DATA SECTION Block Start

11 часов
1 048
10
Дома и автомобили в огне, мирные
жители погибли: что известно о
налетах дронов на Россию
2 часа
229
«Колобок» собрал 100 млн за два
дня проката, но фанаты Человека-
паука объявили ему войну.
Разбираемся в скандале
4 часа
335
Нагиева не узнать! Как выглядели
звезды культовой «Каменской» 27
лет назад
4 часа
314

DATA SECTION Block End

WHAT IS BEING ASKED » Without any change, reproduce the data in full.

TASK RESPONSE »
11 часов
1 048
10
Дома и автомобили в огне, мирные
жители погибли: что известно о
налетах дронов на Россию
2 часа
229
«Колобок» собрал 100 млн за два
дня проката, но фанаты Человека-
паука объявили ему войну.
Разбираемся в скандале
4 часа
335
Нагиева не узнать! Как выглядели
звезды культовой «Каменской» 27
лет назад
4 часа
314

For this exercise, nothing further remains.